This is a guest post written by Ethan Arsht and Raluca Cîrju.
Google Earth Engine is a powerful tool for analyzing and acquiring geographic data. Machine learning experts use Google Earth Engine to identify physical attributes and analyze patterns, in areas including forestry, farmland, ice coverage, and weather. Unfortunately, documentation and examples on using Google Earth Engine, especially via its Python API, are limited. Here, we will show you how to use Google Earth Engine to acquire Roboflow-ready images from the Sentinel-2 satellite straight to your Google Drive.
Sign Up for Google Earth Engine
First, you will need to authenticate your information with Google Earth Engine. You can provide your authentication information here. Typically, it will take approximately 10 minutes before you receive your account information.
Connecting to Google Earth Engine
Once you have your account information, you have two ways to access Google Earth Engine.
- However, we will focus on the second way to access Google Earth Engine: the Python API.
Python API Access to Google Earth Engine
From here, you can follow along in this notebook.
We start by installing the accompanying
earthengine package and authenticate to the Earth Engine API (code cell  in notebook).
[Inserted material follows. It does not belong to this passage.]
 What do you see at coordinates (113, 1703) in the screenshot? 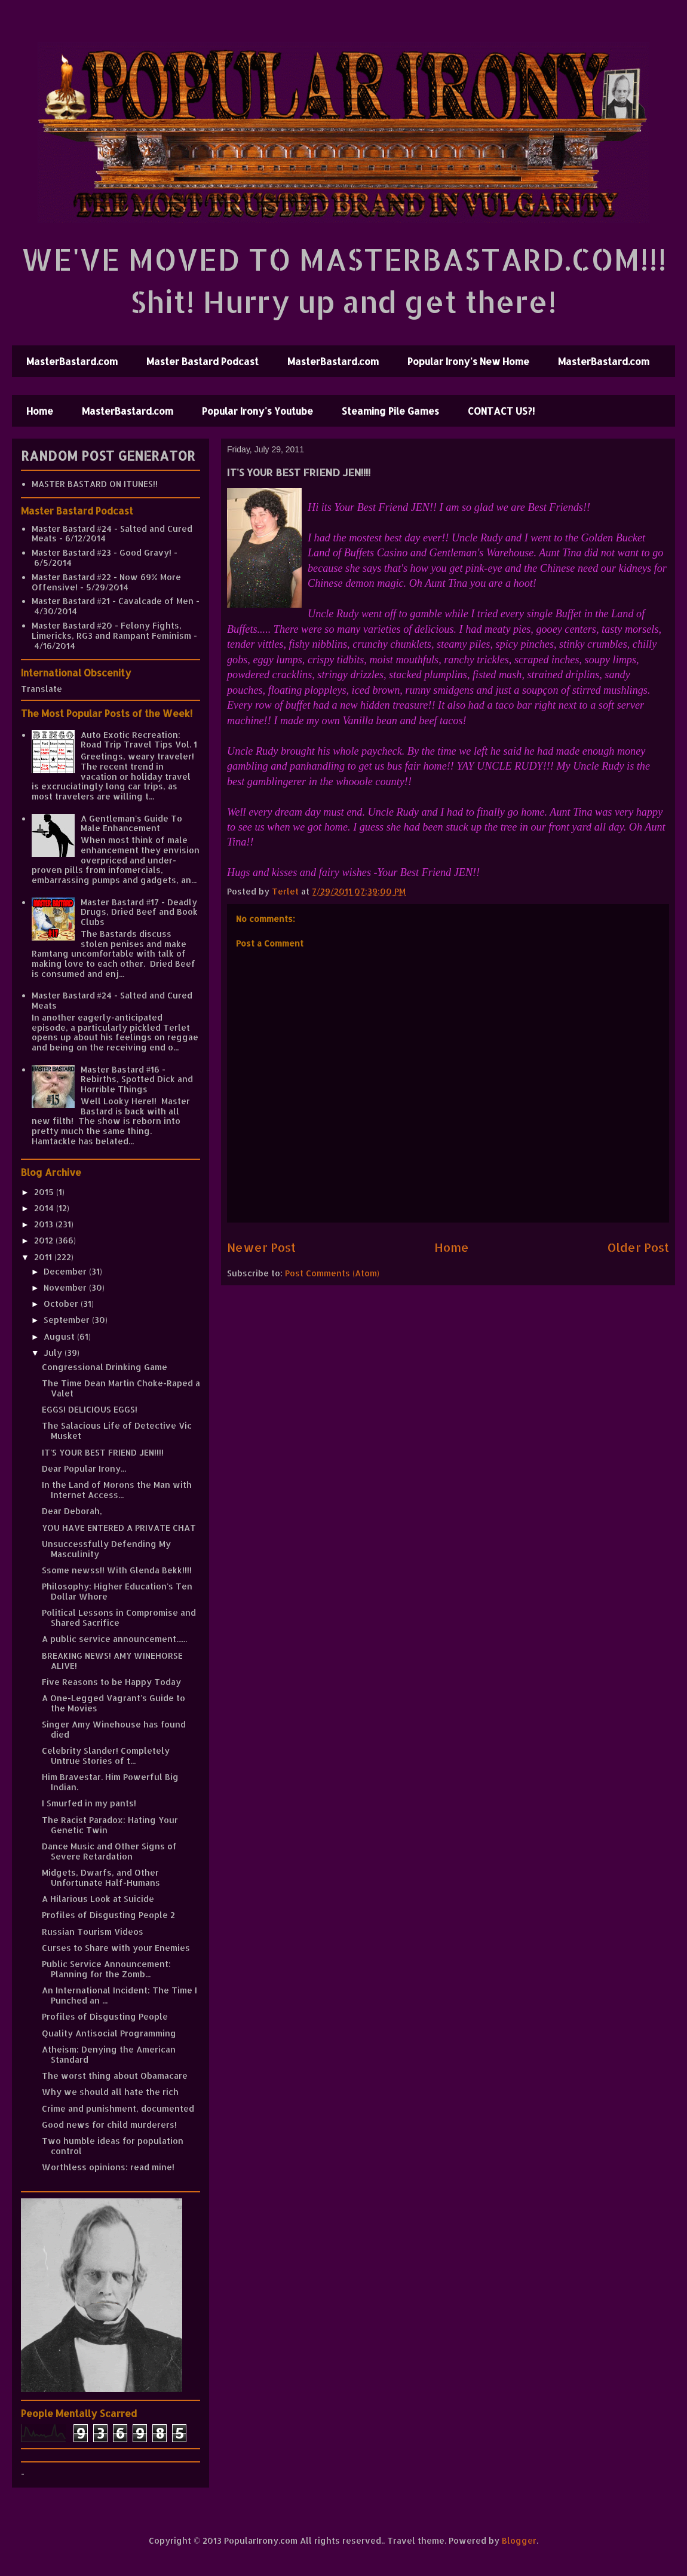 I see `A One-Legged Vagrant's Guide to the Movies` at bounding box center [113, 1703].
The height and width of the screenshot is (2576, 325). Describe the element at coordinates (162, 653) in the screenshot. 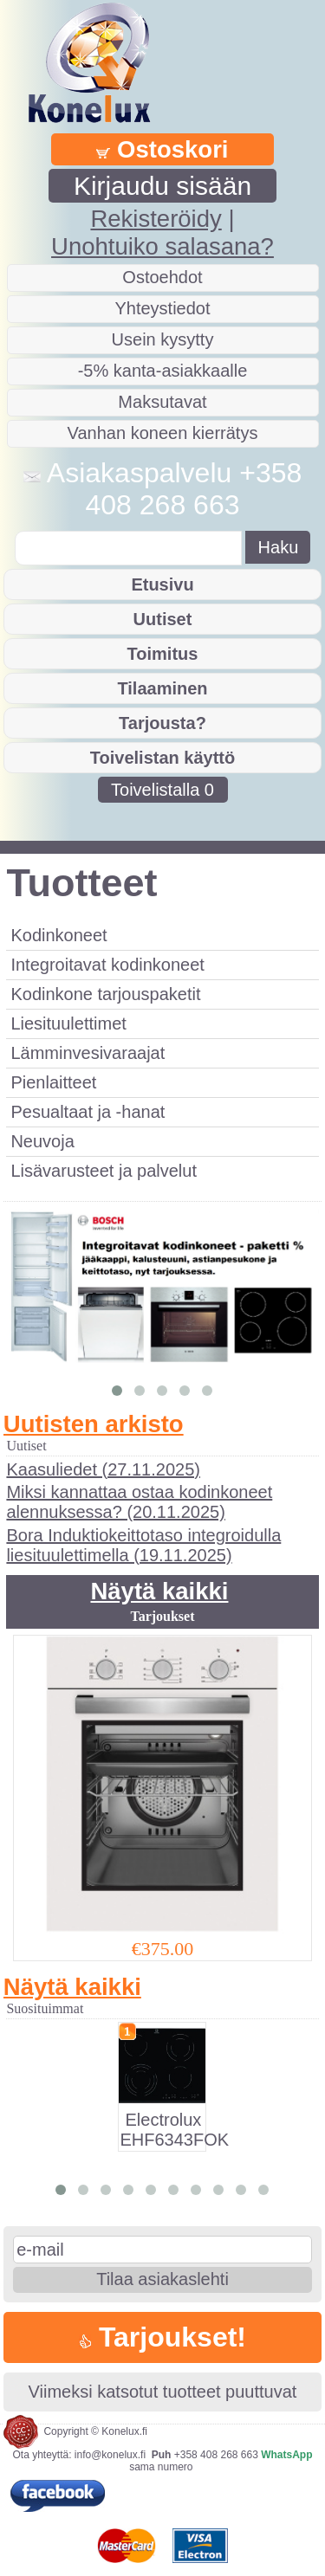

We will then follow a link provided by Google and accept certain permissions to acquire our authentication code. We will also authenticate to Google Drive, using a similar process (cell ).
Before we go further in exporting images, we have to understand how the underlying data in Google Earth functions.
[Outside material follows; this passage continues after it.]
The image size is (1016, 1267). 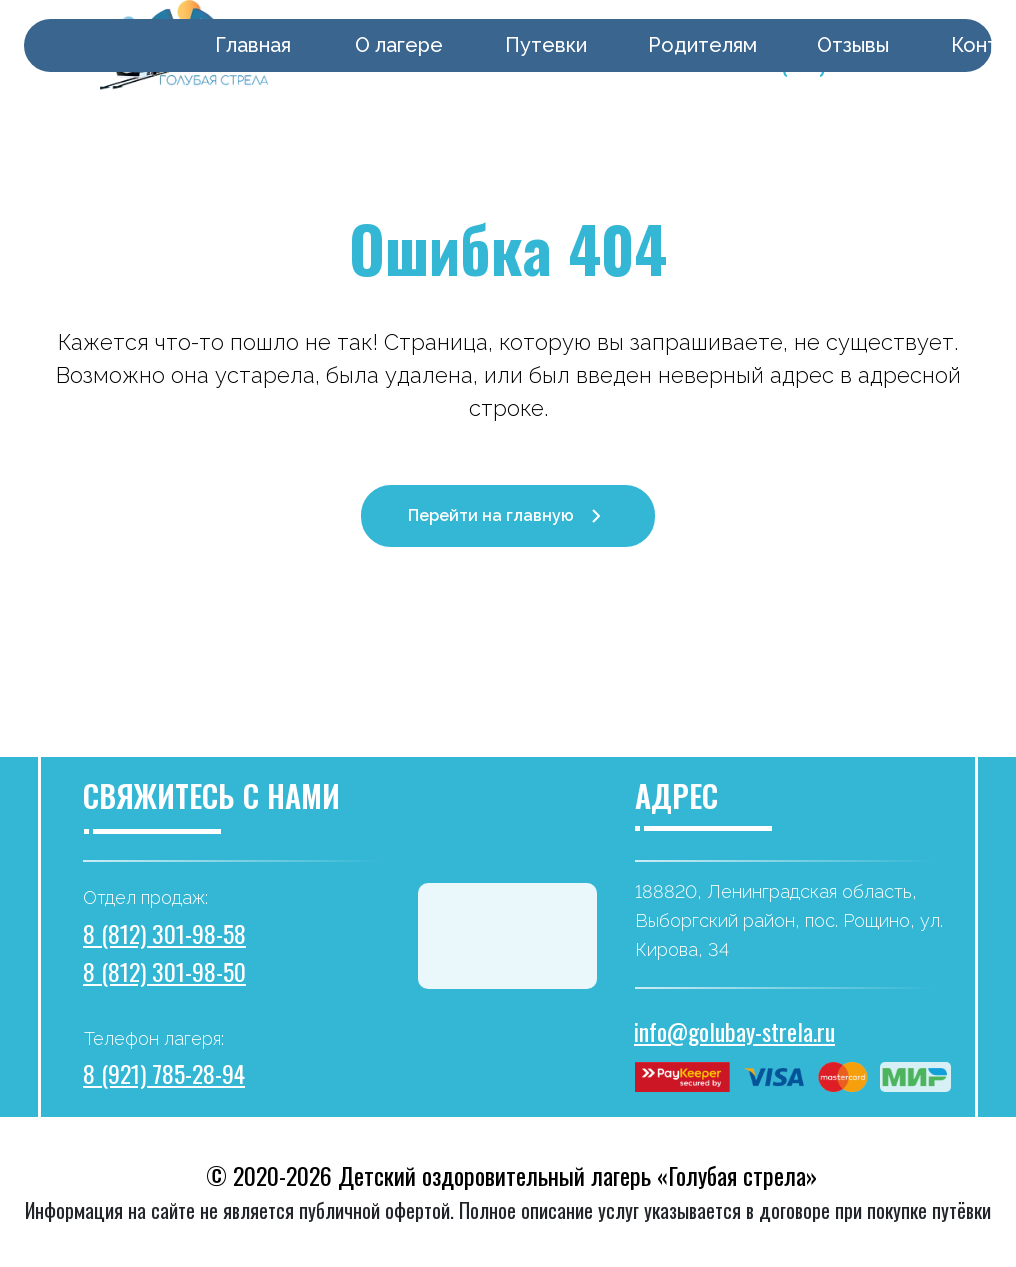 I want to click on 8 (812) 301-98-50, so click(x=164, y=971).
- Google Earth (and Google Earth Engine) is built on photographs from satellites and airplanes.
- Each one of these photographs, or tiles, covers part of the Earth.
- When we view Google Earth in the browser, we are viewing these tiles aligned with one another.
However, when using Google Earth Engine, we need to specify which tile we want to export before proceeding with the export. You can read more about the data in Google Earth Engine here.
For this example, we will export an image of Des Moines, Iowa – the birthplace of Roboflow! Our goal is to find a Sentinel-2 tile that includes Des Moines, is relatively recent, and has the fewest clouds.
To do so, we write one line of code with the following steps:
- Specify that we want to use Sentinel tiles.
- Filter to Sentinel tiles that cover a point in the center of Des Moines.
- Filter to tiles that were photographed by Sentinel satellites in the year 2020.
- Select the tiles with the least cloudiness, so we have the clearest possible image.
tile = ee.ImageCollection('COPERNICUS/S2_SR')\ .filterBounds(area_of_interest)\ .filterDate('2020-01-01', '2020-12-31')\ .sort('CLOUDY_PIXEL_PERCENTAGE')\ .first()
This provides us with one image (cell  in notebook). From there, we can specify a region and export it to a raster. However, this image contains several layers, as shown below:
We will export the raw image of the Earth’s surface, which means we need to work with bands 2 (blue), 3 (green), and 4 (red). With these three bands, an image viewer can display a color image (cell ).
Finally, we specify the region we want to export (cell ). We don’t need the entire tile, so we create a bounding box that specifies the coordinates for the city of Des Moines. With that, Google Earth Engine exports only the area that we want, rather than the entire photograph from Sentinel-2.
Export Images to Google Drive
We’re ready to export. The export will take place on Google Earth Engine’s server, but we can interface with the server from Python. The export job has several parameters (cell ). Note that, because the job runs on Google Earth’s servers, we may not receive an error message if there are any problems.
To complete the export, we execute the code on Google Earth’s servers and wait for it to become inactive (cell ). Then we can check out our image in Google Drive. If you’ve followed the steps in the notebook, it should look something like this:
And that's it! Following the above steps and linked notebook, you should be able to use Google Earth Engine to generate satellite images. These images are ready to read directly into Roboflow – just upload those files directly!